:: Task to carry out ::
In the copy, include no pictures, but reproduce every record exactly.
---------- Records supplied ----------
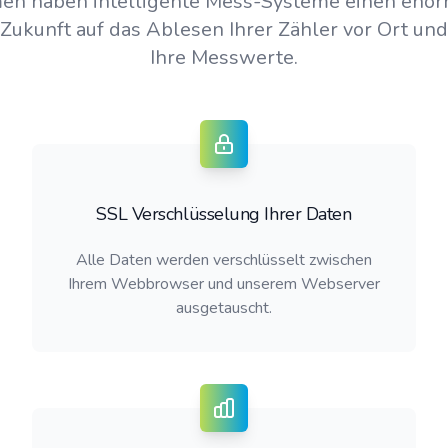
en haben intelligente Mess-Systeme einen eno
 Zukunft auf das Ablesen Ihrer Zähler vor Ort und 
Ihre Messwerte.
SSL Verschlüsselung Ihrer Daten
Alle Daten werden verschlüsselt zwischen
Ihrem Webbrowser und unserem Webserver
ausgetauscht.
----------
:: Answer to this problem ::
en haben intelligente Mess-Systeme einen eno
 Zukunft auf das Ablesen Ihrer Zähler vor Ort und 
Ihre Messwerte.
SSL Verschlüsselung Ihrer Daten
Alle Daten werden verschlüsselt zwischen
Ihrem Webbrowser und unserem Webserver
ausgetauscht.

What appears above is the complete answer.